Description of the Related Art
An embedded system may be described as a computer system designed for specific functions, often with real-time computing constraints. Physically, embedded systems range from portable consumer electronic devices, such as video and/or audio devices, to large stationary installations such as traffic lights, factory controllers, and largely complex systems such as hybrid vehicles and avionics. Embedded systems may receive input signals and process the signals in real time to perform a specific real-time operation. Embedded systems may instead (or in addition) perform real time processing and generate an output signal.
The processing performed by an embedded system may be implemented in different ways. Some devices use field programmable gate arrays (FPGAs) or other programmable logic devices. FPGAs are a means of implementing complex systems without using a stored imperative software programming approach. Instead, these devices are configured using a hardware description language, such as VHDL or Verilog, which enables the user to describe an interconnected set of electrical components. The FPGA realizes this interconnected design by programming fuses or setting configuration memory locations when the chip is being initialized.
An embedded system may also be implemented with one or more processors or digital signal processing (DSP) engines. For example, traditional coarse-grained programmable embedded systems may have a small number of processors or DSP engines, such as two or four processor cores as well as fixed or programmable application-specific logical functions. These systems usually have large data and instruction memories or utilize virtual memory schemes to extend the range of data and instruction memories that can be addressed.

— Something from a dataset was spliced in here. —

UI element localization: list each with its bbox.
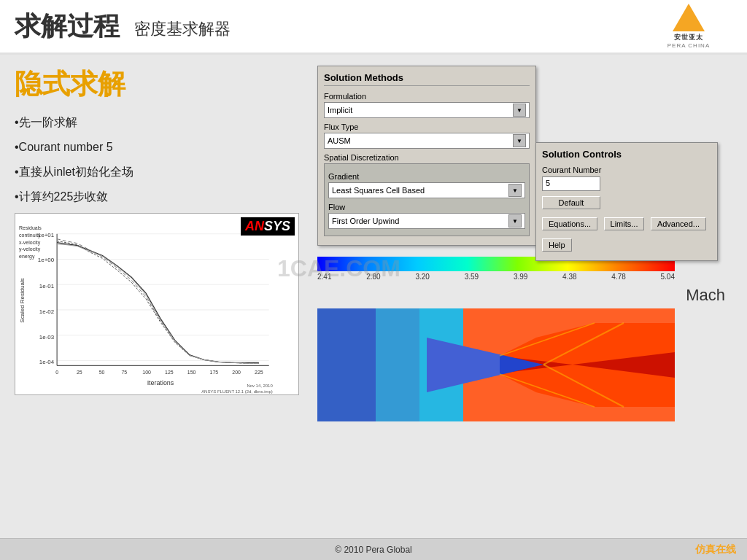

In some cases it may be desirable to re-program an embedded system at run-time, e.g., where the re-programming occurs without stopping the system. However, both FPGA-based and traditional processor-based embedded systems have drawbacks that make such re-programming problematic. For example, although some FPGA devices may have limited capabilities for reconfiguring a specific physical region of the FPGA during run-time, it is generally difficult to dynamically re-program an FPGA to perform a different application at run-time. For example, the FPGA re-configurability may not be on a logical (or application) basis, but on the basis of what part of the logical design is mapped to a particular physical part of the chip. Much effort could be expended to align the logical and physical mapping of a design on an FPGA, but it would likely cause the implementation to be very inefficient.
In traditional processor-based systems, processing power may be shared among different applications through the well-known technique of multitasking In this approach, two or more applications can run at the same time on the same processor in an interleaved fashion. The processor dynamically manages the state of multiple applications. However, this can incur a performance penalty and inject a non-deterministic time delay that may not be acceptable for a real-time embedded system.
It may thus be desirable to provide a real-time embedded system which offers an improved ability to perform re-programming of the system at run-time, e.g., by dynamically swapping applications without stopping the system from executing.